MuuvWell Blog

Be Curious

November 27, 2023

A friend of mine who is a skilled salesman likes to say, “Whoever asks the most questions wins.” In his context, he means that when selling a product, you have to bring solutions to the people you are talking to, and you don’t know what solutions you can bring, or even if you have a solution, until you learn about the people you are talking to. The more questions you can ask, the more you can learn about a person if you are willing to listen.

We can generalize the point. How do great scientists operate? How do detectives go about solving crimes? How do writers make a good thesis statement? In each case, they come up with questions that, if they knew the answer, they would likely have learned something important. What this reveals is that being curious can be a strength.
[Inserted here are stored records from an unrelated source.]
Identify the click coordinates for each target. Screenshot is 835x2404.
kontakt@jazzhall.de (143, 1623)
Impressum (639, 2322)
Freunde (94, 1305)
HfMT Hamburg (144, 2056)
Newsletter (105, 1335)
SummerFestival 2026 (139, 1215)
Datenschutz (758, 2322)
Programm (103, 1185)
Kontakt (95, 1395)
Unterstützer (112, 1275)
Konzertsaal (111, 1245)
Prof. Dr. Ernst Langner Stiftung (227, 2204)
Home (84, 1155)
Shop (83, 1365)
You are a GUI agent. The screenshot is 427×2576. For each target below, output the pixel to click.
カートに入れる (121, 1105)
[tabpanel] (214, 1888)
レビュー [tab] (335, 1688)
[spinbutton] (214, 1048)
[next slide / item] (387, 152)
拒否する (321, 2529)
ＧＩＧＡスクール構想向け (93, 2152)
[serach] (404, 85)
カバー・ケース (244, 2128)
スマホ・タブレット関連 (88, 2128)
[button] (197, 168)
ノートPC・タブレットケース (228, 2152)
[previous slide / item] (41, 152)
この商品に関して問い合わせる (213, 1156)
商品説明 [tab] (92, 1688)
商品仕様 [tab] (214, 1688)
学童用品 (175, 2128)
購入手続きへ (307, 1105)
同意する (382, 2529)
Contrast this with people who are not. Such people are limited; they won’t learn much, because they don’t care to. They have what you might call a plain vision of the world—it has no depth to it and everything about it could be easily known if we had enough time and resources. Or worse, maybe they don’t have this plain view, but they just don’t care to learn more.
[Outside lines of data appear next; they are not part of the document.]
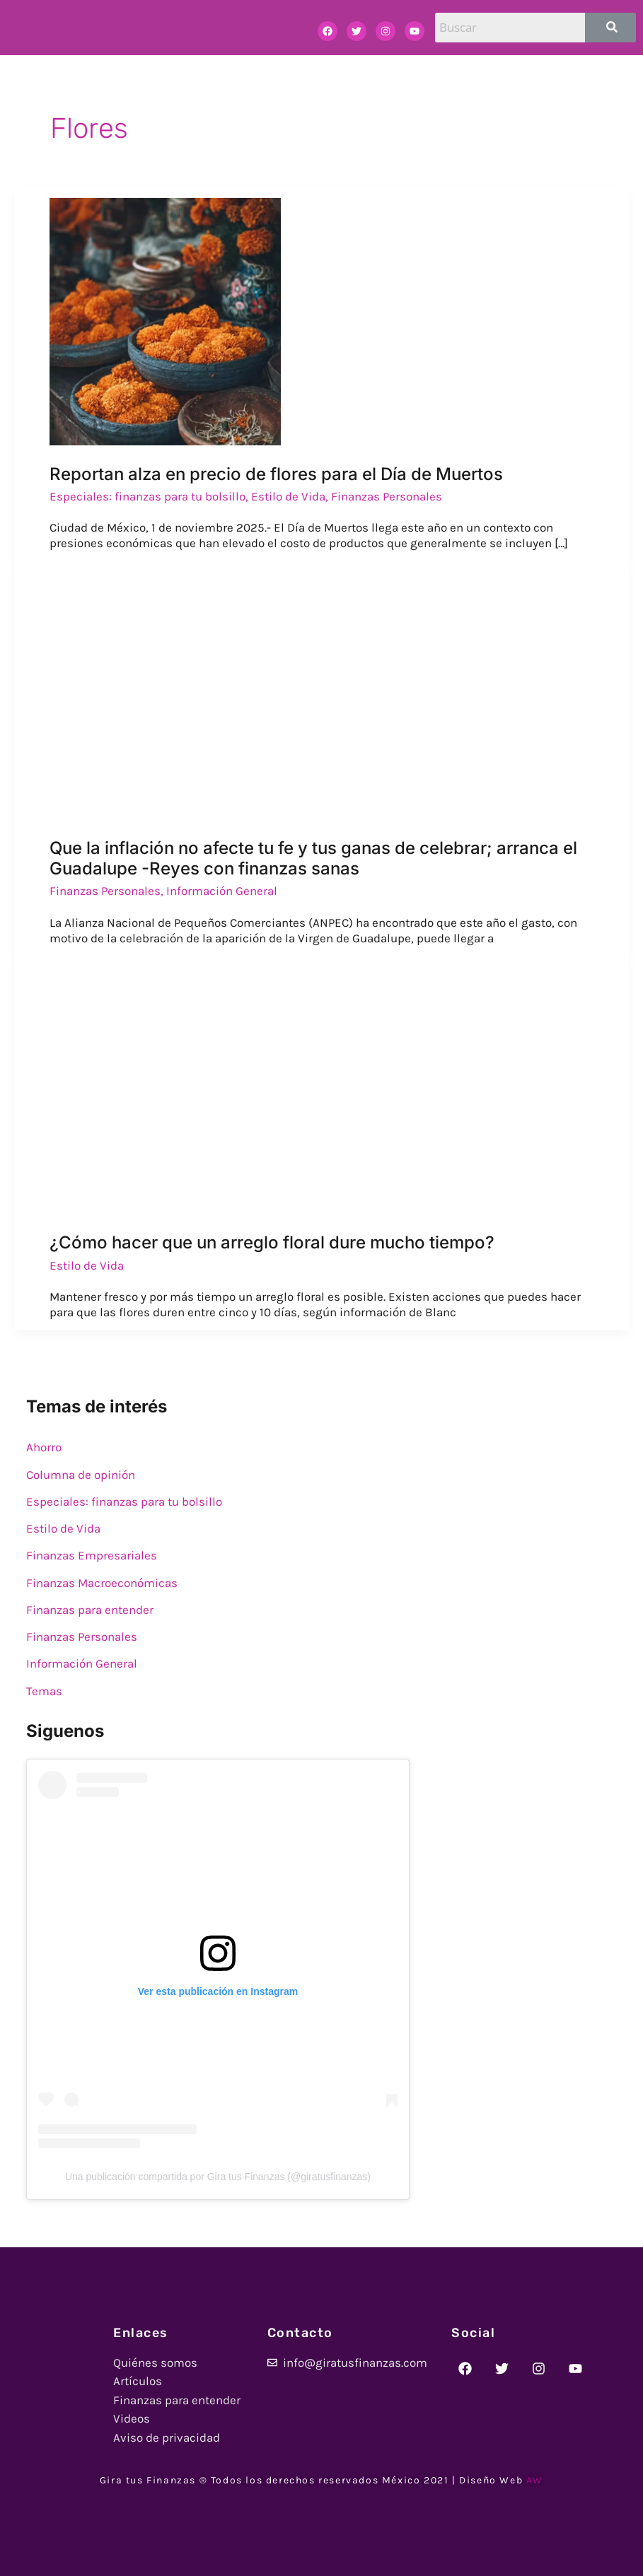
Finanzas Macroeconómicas (102, 1583)
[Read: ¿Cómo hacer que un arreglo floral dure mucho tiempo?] (164, 1089)
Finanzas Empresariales (91, 1555)
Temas (44, 1691)
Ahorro (44, 1447)
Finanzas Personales (386, 496)
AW (534, 2480)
Cultivate a Sense of Wonder

To avoid being one of these more limited people, we must cultivate what could be a called a sense of wonder. For instance, when you look at the stars, or photos taken from telescopes of deep space objects, it’s appropriate to be struck by how amazing these things are. In fact, that amazement really shouldn’t decrease if you know a lot about such things; those who have studied physics and cosmology with humility understand that learning more about the universe has led to even more unanswered questions. The same holds true for genetics or the study of consciousness and the mind.
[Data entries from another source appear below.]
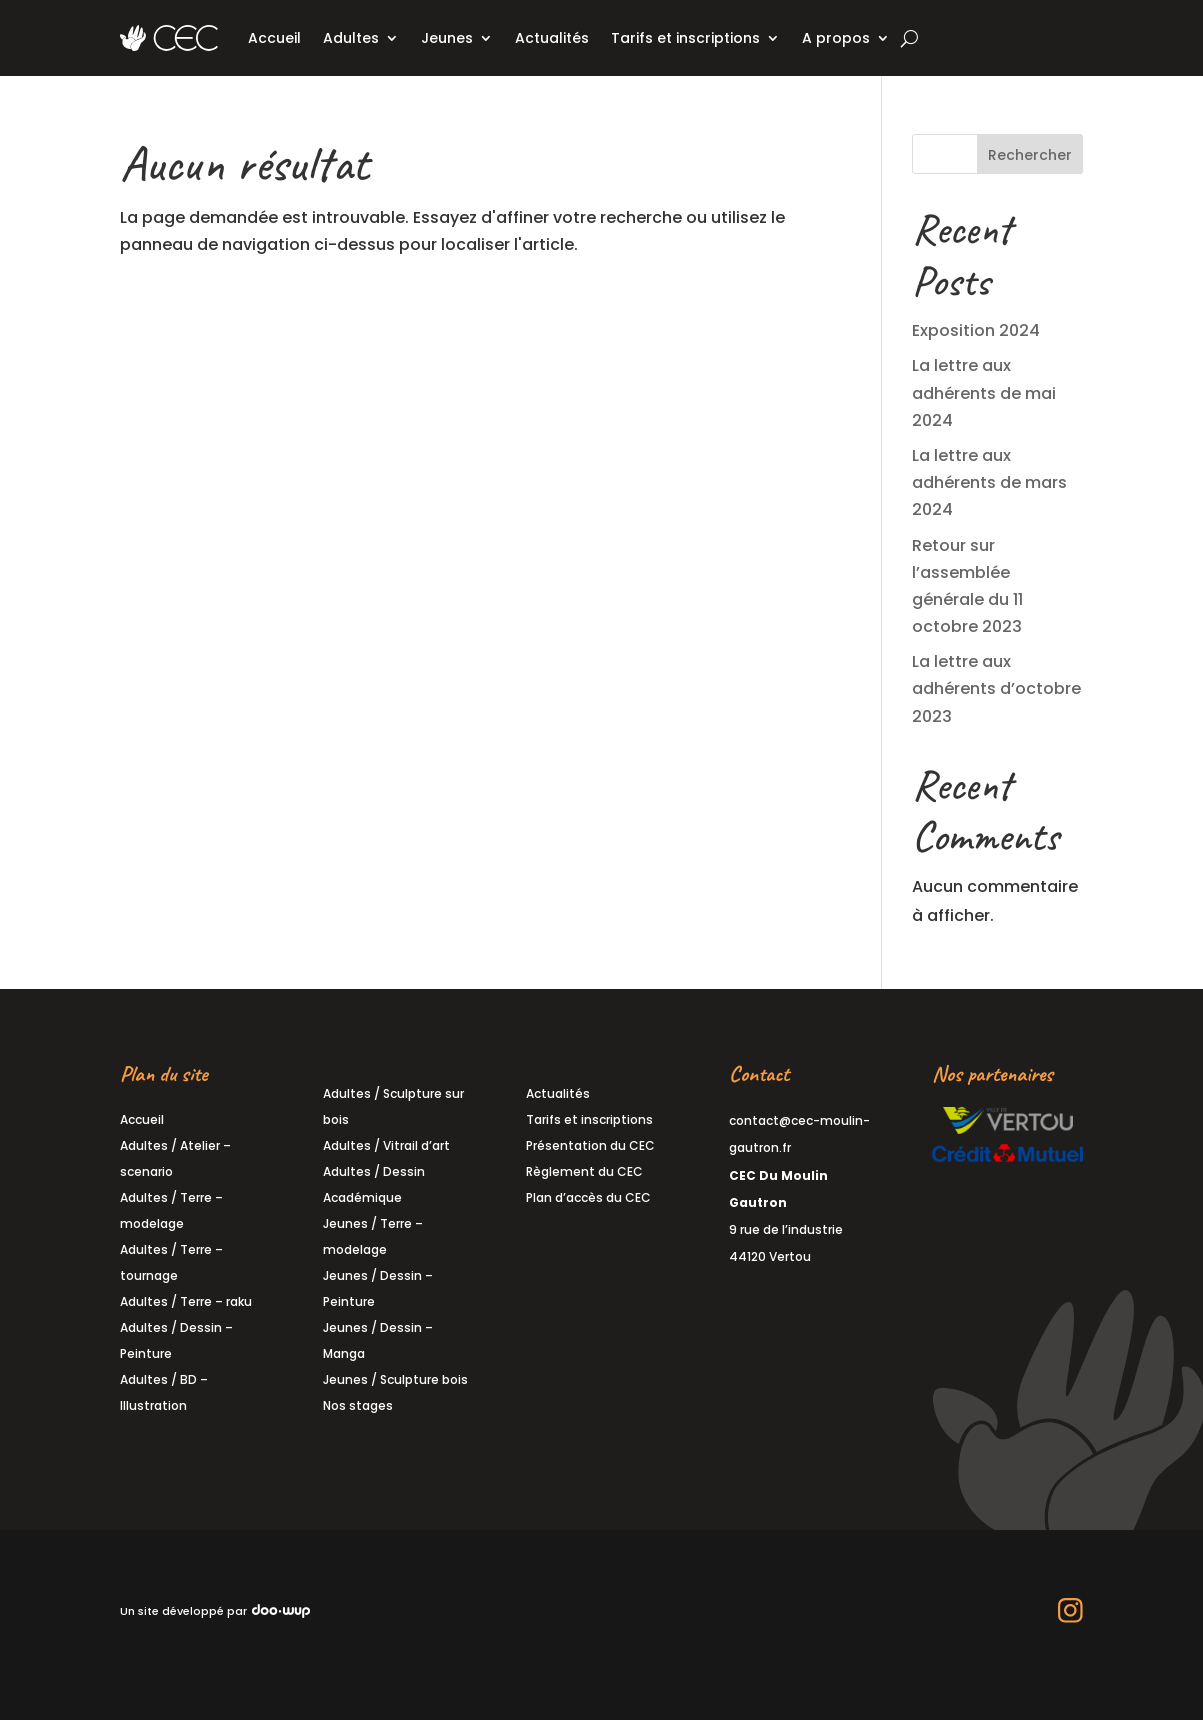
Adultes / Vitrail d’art (386, 1145)
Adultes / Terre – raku (186, 1301)
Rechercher (1030, 155)
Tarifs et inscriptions (685, 38)
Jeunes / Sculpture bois (395, 1379)
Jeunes (447, 38)
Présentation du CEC (590, 1145)
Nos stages (358, 1405)
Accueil (274, 38)
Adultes (351, 38)
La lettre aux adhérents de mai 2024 (984, 392)
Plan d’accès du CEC (588, 1197)
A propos (836, 38)
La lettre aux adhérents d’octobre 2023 (996, 688)
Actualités (552, 38)
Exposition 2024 (976, 330)
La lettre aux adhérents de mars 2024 (989, 482)
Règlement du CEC (584, 1171)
This is no surprise to philosophers and theologians. According to a prominent theological strain in Christianity and Judaism, God is ineffable, meaning that God is too great a being to be articulated. When it comes to our own creation, in Psalm 139:14, the psalmist lauds God, saying, “I praise you because I am fearfully and wonderfully made; your works are wonderful, I know that full well.”

This is as it should be. There are things beyond our understanding, and they are meant to elicit a response of curiosity and wonder, drawing us to ponder the most important things. So, as we turn from Thanksgiving and toward Christmas, cultivate a sense of curiosity and wonder!